### [WHAT TO DO]
Gather each line of the records where "Jedi" appears.

======== RECORDS SUPPLIED ========

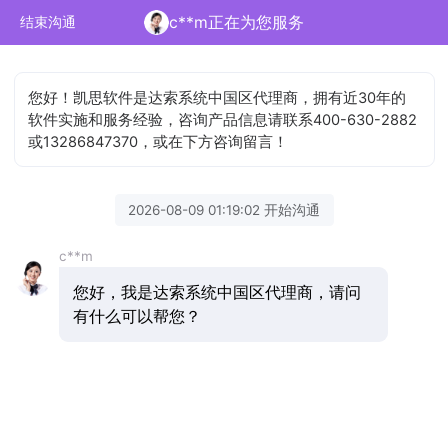
c**m正在为您服务
结束沟通
您好！凯思软件是达索系统中国区代理商，拥有近30年的
软件实施和服务经验，咨询产品信息请联系400-630-2882
或13286847370，或在下方咨询留言！
2026-08-09 01:19:02 开始沟通
c**m
您好，我是达索系统中国区代理商，请问
有什么可以帮您？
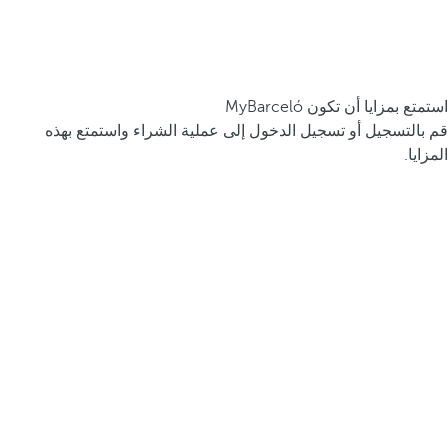
استمتع بمزايا أن تكون MyBarceló
قم بالتسجيل أو تسجيل الدخول إلى عملية الشراء واستمتع بهذه
المزايا.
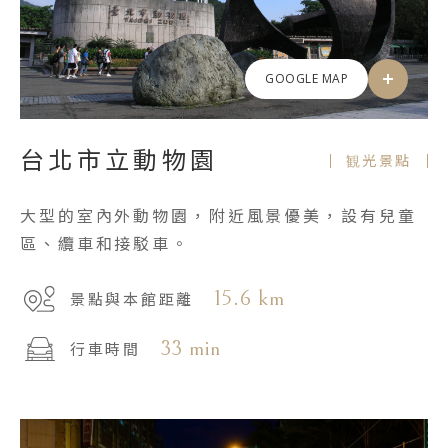
GOOGLE MAP
台北市立動物園
観光景點
大型的室內外動物園，附近風景優美，設有兒童
區、纜車和接駁車。
15.6 km
景點與本館距離
33 min
行車時間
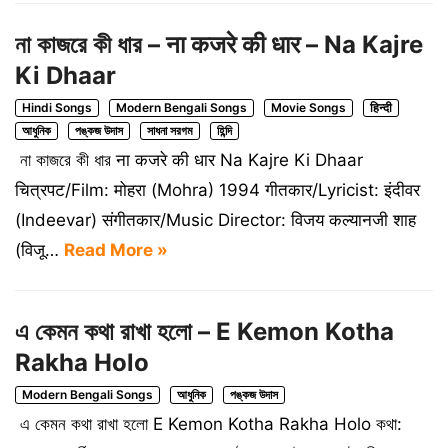
না কাজরে কী ধার – ना कजरे की धार – Na Kajre
Ki Dhaar
Hindi Songs
Modern Bengali Songs
Movie Songs
हिन्दी
আধুনিক
পঙ্কজ উদাস
সাধনা সরগম
হিন্দি
না কাজরে কী ধার ना कजरे की धार Na Kajre Ki Dhaar
चित्रपट/Film: मोहरा (Mohra) 1994 गीतकार/Lyricist: इंदीवर
(Indeevar) संगीतकार/Music Director: विजय कल्यानजी शाह
(विजू…
Read More »
এ কেমন কথা রাখা হলো – E Kemon Kotha
Rakha Holo
Modern Bengali Songs
আধুনিক
পঙ্কজ উদাস
এ কেমন কথা রাখা হলো E Kemon Kotha Rakha Holo কথা:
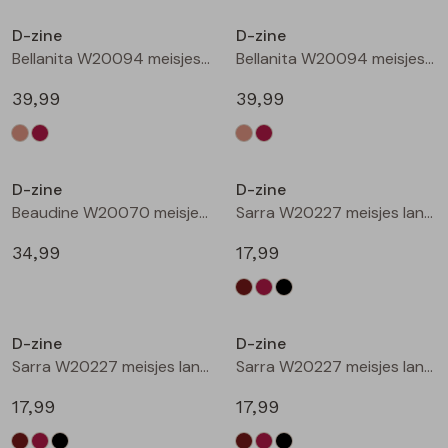
Buitenjack
D-zine
D-zine
Bellanita W20094 meisjes buiten jack Zand
Bellanita W20094 meisjes buiten jack Wijnrood
Bermuda's
39,99
39,99
Piraat broeken
Nieuw
Nieuw
Lange broeken
D-zine
D-zine
Beaudine W20070 meisjes lange broek Bruin donker
Sarra W20227 meisjes lange broek Bruin donker
Rokken
34,99
17,99
Nieuw
Nieuw
D-zine
D-zine
Sarra W20227 meisjes lange broek Wijnrood
Sarra W20227 meisjes lange broek Zwart
17,99
17,99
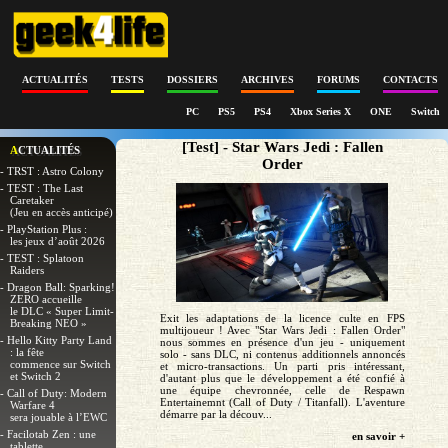
ACTUALITÉS
TESTS
DOSSIERS
ARCHIVES
FORUMS
CONTACTS
PC
PS5
PS4
Xbox Series X
ONE
Switch
[Test] - Star Wars Jedi : Fallen
ACTUALITÉS
Order
- TRST : Astro Colony
- TEST : The Last
Caretaker
(Jeu en accès anticipé)
- PlayStation Plus :
les jeux d’août 2026
- TEST : Splatoon
Raiders
- Dragon Ball: Sparking!
ZERO accueille
le DLC « Super Limit-
Exit les adaptations de la licence culte en FPS
Breaking NEO »
multijoueur ! Avec "Star Wars Jedi : Fallen Order"
- Hello Kitty Party Land
nous sommes en présence d'un jeu - uniquement
: la fête
solo - sans DLC, ni contenus additionnels annoncés
commence sur Switch
et micro-transactions. Un parti pris intéressant,
et Switch 2
d'autant plus que le développement a été confié à
une équipe chevronnée, celle de Respawn
- Call of Duty: Modern
Entertainemnt (Call of Duty / Titanfall). L'aventure
Warfare 4
démarre par la découv...
sera jouable à l’EWC
- Facilotab Zen : une
en savoir +
tablette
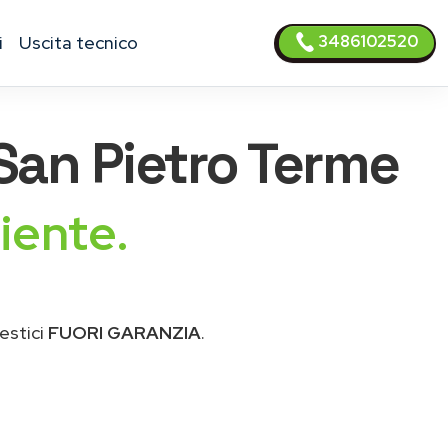
3486102520
i
uscita tecnico
San Pietro Terme
iente.
estici
FUORI GARANZIA
.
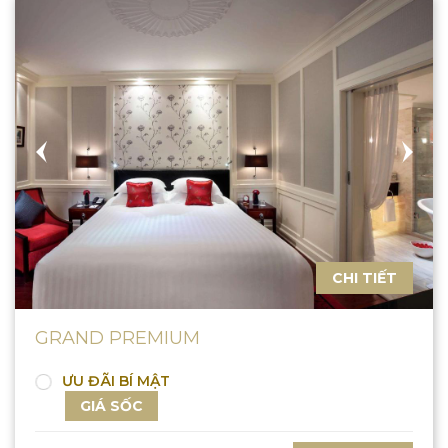
CHI TIẾT
GRAND PREMIUM
ƯU ĐÃI BÍ MẬT
GIÁ SỐC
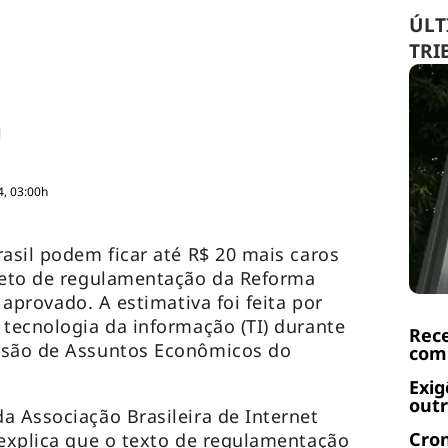
ÚLT
TRI
4, 03:00h
rasil podem ficar até R$ 20 mais caros
ojeto de regulamentação da Reforma
r aprovado. A estimativa foi feita por
 tecnologia da informação (TI) durante
Rece
ssão de Assuntos Econômicos do
com 
Exig
outr
a Associação Brasileira de Internet
Cro
 explica que o texto de regulamentação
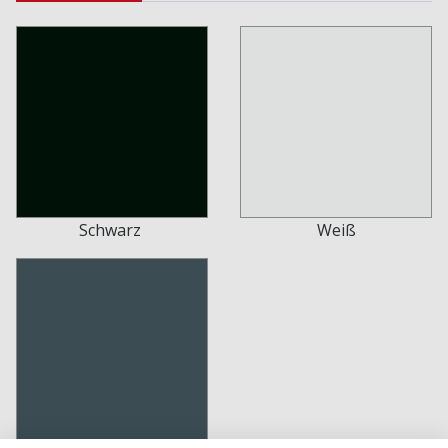
Schwarz
Weiß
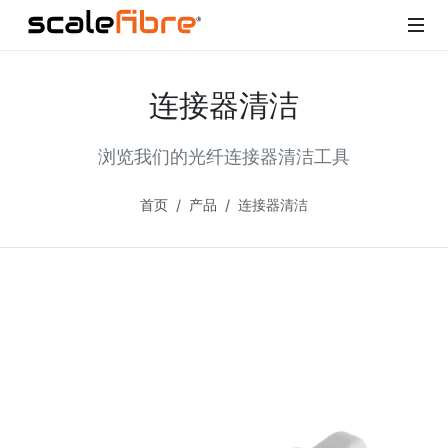
连接器清洁
浏览我们的光纤连接器清洁工具
首页
产品
连接器清洁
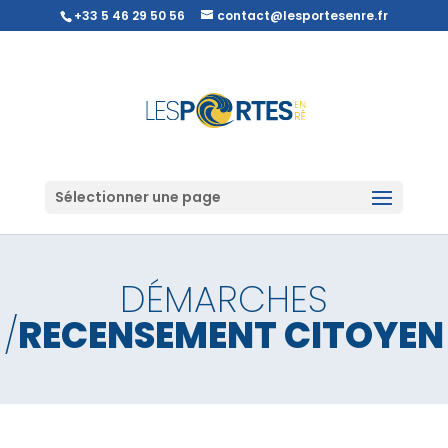
+33 5 46 29 50 56
contact@lesportesenre.fr
Sélectionner une page
DÉMARCHES
/
RECENSEMENT CITOYEN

========

### [EXERCISE ANSWER]
[Test] - Star Wars Jedi : Fallen
multijoueur ! Avec "Star Wars Jedi : Fallen Order"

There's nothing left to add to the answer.